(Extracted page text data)
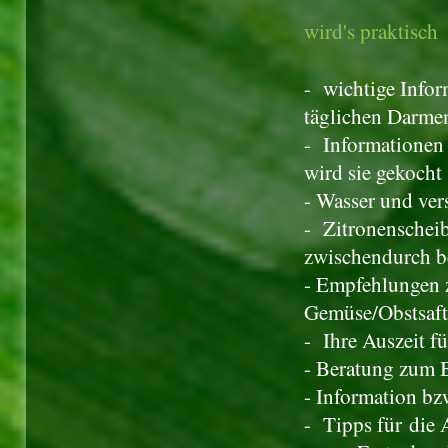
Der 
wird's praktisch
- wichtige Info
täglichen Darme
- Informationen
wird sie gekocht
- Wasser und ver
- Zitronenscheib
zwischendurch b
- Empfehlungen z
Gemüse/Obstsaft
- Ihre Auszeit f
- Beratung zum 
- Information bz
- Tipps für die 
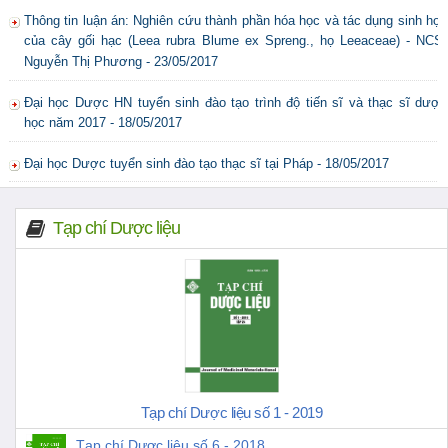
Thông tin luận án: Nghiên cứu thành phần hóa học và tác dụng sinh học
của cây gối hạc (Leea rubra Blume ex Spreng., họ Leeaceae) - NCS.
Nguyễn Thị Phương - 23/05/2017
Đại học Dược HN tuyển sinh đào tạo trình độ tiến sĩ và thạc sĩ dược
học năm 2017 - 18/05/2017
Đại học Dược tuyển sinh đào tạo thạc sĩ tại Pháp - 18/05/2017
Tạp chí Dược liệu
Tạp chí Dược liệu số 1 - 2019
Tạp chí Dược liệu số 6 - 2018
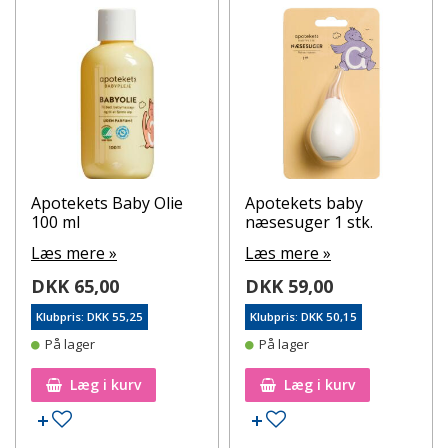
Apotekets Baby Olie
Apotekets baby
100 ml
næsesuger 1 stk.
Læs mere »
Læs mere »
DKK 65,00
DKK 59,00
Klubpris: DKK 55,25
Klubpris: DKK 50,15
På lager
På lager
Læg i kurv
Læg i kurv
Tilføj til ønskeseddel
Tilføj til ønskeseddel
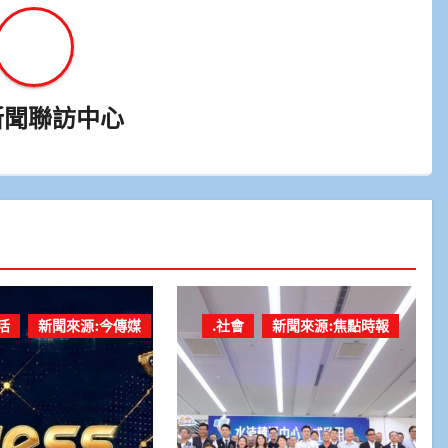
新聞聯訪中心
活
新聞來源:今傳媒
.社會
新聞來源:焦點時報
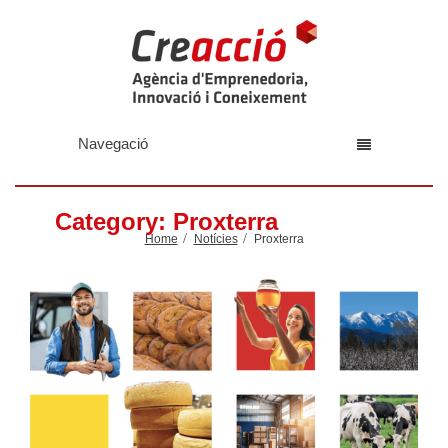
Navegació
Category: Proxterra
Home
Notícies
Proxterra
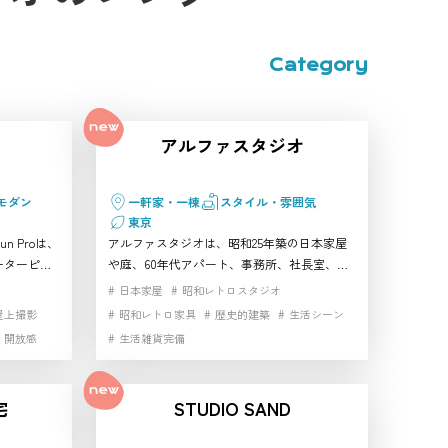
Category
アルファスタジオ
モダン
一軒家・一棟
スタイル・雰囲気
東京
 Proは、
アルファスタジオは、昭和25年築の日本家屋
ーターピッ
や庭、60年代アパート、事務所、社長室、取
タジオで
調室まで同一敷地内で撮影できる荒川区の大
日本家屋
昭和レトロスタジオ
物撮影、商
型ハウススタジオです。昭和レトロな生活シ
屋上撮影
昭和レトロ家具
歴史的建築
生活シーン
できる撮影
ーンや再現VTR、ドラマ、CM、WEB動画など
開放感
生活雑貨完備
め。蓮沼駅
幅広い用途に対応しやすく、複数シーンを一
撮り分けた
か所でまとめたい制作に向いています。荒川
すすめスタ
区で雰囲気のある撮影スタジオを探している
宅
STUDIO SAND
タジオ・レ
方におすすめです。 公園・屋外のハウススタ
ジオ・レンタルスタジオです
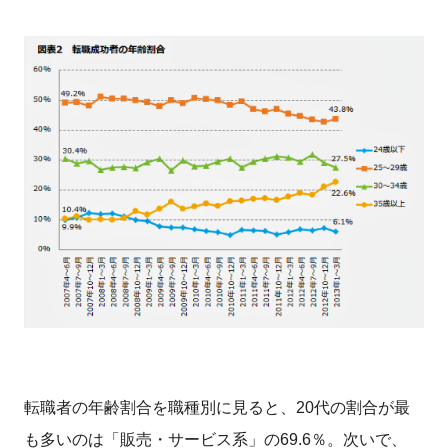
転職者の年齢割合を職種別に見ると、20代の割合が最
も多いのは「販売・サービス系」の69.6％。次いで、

- Activity -
Pick out the lines above that hold the string "liệu" and show them.

- Reply to the task -
Tạp chí Dược liệu
Tạp chí Dược liệu số 1 - 2019
Tạp chí Dược liệu số 6 - 2018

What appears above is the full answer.